Jim, I have some questions about your recent comments about no-till. Last year we had a couple of fields get off to a slow start and were concerned about compaction but as season progressed corn came around not great corn but best ever on that particular field. I understand I have to do a better job with my cover crops and have taken steps to do so. Extension did a survey of soil health last year and our farm had the highest amount of worm activity now in a no-till biological process isn't this what helps water and air filtration? On another field that has been noted for poor drainage in the past we had a 5" rain event (unusual for Maine) and yet a day and a half later we were harvesting this field. I feel I have a lot more to learn and it seems the more I learn the more confused I get! Anyway, may God Bless and keep you in good health. Dick Perkins Alfaslopes Farms Charleston, Maine
I would be real curious to know how they measured the worm population. Lots of old timers is not impressive for me.

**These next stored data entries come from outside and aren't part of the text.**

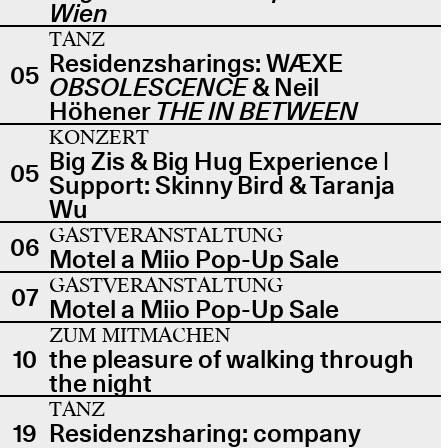
Wien
TANZ
Residenzsharings: WÆXE
05
OBSOLESCENCE
& Neil
Höhener
THE IN BETWEEN
KONZERT
Big Zis & Big Hug Experience |
05
Support: Skinny Bird & Taranja
Wu
GASTVERANSTALTUNG
06
Motel a Miio Pop-Up Sale
GASTVERANSTALTUNG
07
Motel a Miio Pop-Up Sale
ZUM MITMACHEN
10
the pleasure of walking through
the night
TANZ
19
Residenzsharing: company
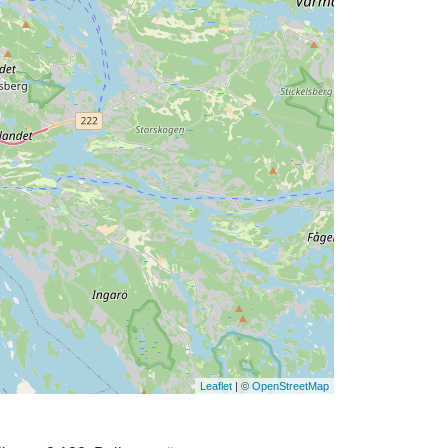
Leaflet
| ©
OpenStreetMap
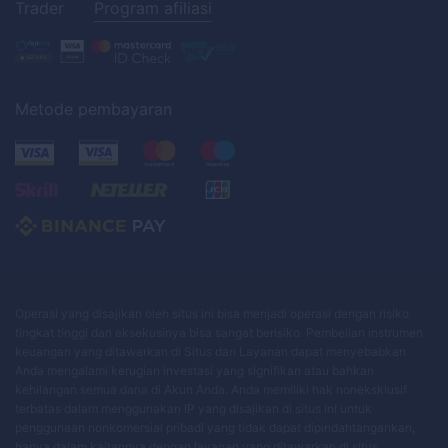
Trader
Program afiliasi
Metode pembayaran
Operasi yang disajikan oleh situs ini bisa menjadi operasi dengan risiko
tingkat tinggi dan eksekusinya bisa sangat berisiko. Pembelian instrumen
keuangan yang ditawarkan di Situs dan Layanan dapat menyebabkan
Anda mengalami kerugian investasi yang signifikan atau bahkan
kehilangan semua dana di Akun Anda. Anda memiliki hak noneksklusif
terbatas dalam menggunakan IP yang disajikan di situs ini untuk
penggunaan nonkomersial pribadi yang tidak dapat dipindahtangankan,
hanya dalam kaitannya dengan layanan yang ditawarkan di situs.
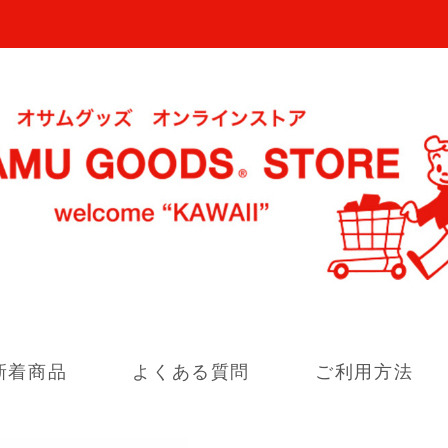
新着商品
よくある質問
ご利用方法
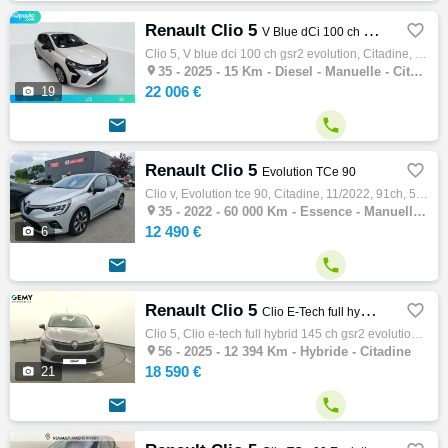
Renault Clio 5

V Blue dCi 100 ch GSR2 Evolution
Clio 5, V blue dci 100 ch gsr2 evolution, Citadine, 04/2025, 100ch, 5cv, 15 km, 5 portes, 5 places, Clim. manuelle, Diesel, Boite de vitess…

35 -
2025 - 15 Km - Diesel - Manuelle - Citadine
22 006 €

19


Renault Clio 5

Evolution TCe 90
Clio v, Evolution tce 90, Citadine, 11/2022, 91ch, 5cv, 60000 km, 5 portes, 5 places, Clim. auto, Essence, Boite de vitesse manuelle, Coule…

35 -
2022 - 60 000 Km - Essence - Manuelle - Citadine
12 490 €

6


Renault Clio 5

Clio E-Tech full hybrid 145 ch GSR2 Evolution
Clio 5, Clio e-tech full hybrid 145 ch gsr2 evolution, Citadine, 05/2025, 145ch, 5cv, 12394 km, 5 portes, 5 places, Clim. manuelle, Hybride…

56 -
2025 - 12 394 Km - Hybride - Citadine
18 590 €

21


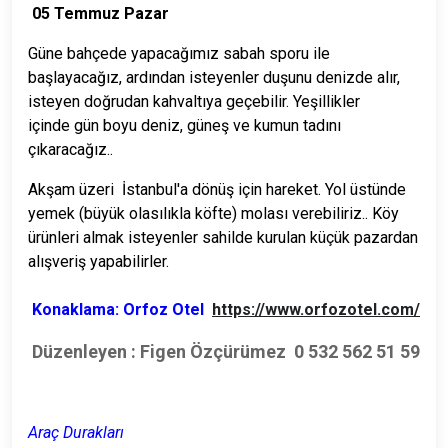
05 Temmuz Pazar
Güne bahçede yapacağımız sabah sporu ile
başlayacağız, ardından isteyenler duşunu denizde alır,
isteyen doğrudan kahvaltıya geçebilir. Yeşillikler
içinde
gün boyu deniz, güneş ve kumun tadını
çıkaracağız..
Akşam üzeri İstanbul'a dönüş için hareket. Yol üstünde
yemek (büyük olasılıkla köfte) molası verebiliriz.. Köy
ürünleri almak isteyenler sahilde kurulan küçük pazardan
alışveriş yapabilirler.
Konaklama: Orfoz Otel
https://www.orfozotel.com/
Düzenleyen :
Figen Özçürümez 0 532 562 51 59
Araç Durakları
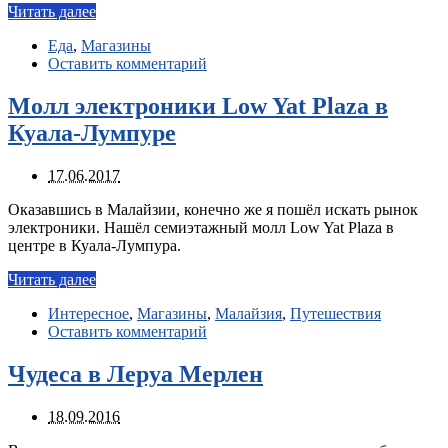
Читать далее
Еда
,
Магазины
Оставить комментарий
Молл электроники Low Yat Plaza в
Куала-Лумпуре
17.06.2017
Оказавшись в Малайзии, конечно же я пошёл искать рынок
электроники. Нашёл семиэтажный молл Low Yat Plaza в
центре в Куала-Лумпура.
Читать далее
Интересное
,
Магазины
,
Малайзия
,
Путешествия
Оставить комментарий
Чудеса в Леруа Мерлен
18.09.2016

Unfortunately earthworms are not able to address the needs for transporting enough water fast enough to take care of a seriously heavy rain event in a no-till field. They help but the research is showing that the root systems that end up in a burrow never get attached to the soil. Water goes down the burrow and doesn’t actually wet the soil where the microbes could use it and the air exchange is limited to that in the burrow.
I’m afraid there has been a romantic story told and only a small part of it is true. I have seen massive evidence that the use of the CurseBuster will actually increase the effectiveness of the earthworms far more than doing no tillage. One problem is that the new roots tend to follow the old root channels which is where there is lots of disease. Researchers are now discovering that disease pressure is worse in no-till soils. Part of it is because the roots grow in the cemetery.
Lots of times people get back on no-till fields in good time because a lot of the water actually ran off the field. Nobody gets out their shovel to see how deep the soil is actually wet. My hunch is that with a 5” event a lot of it hit the ditch and streams.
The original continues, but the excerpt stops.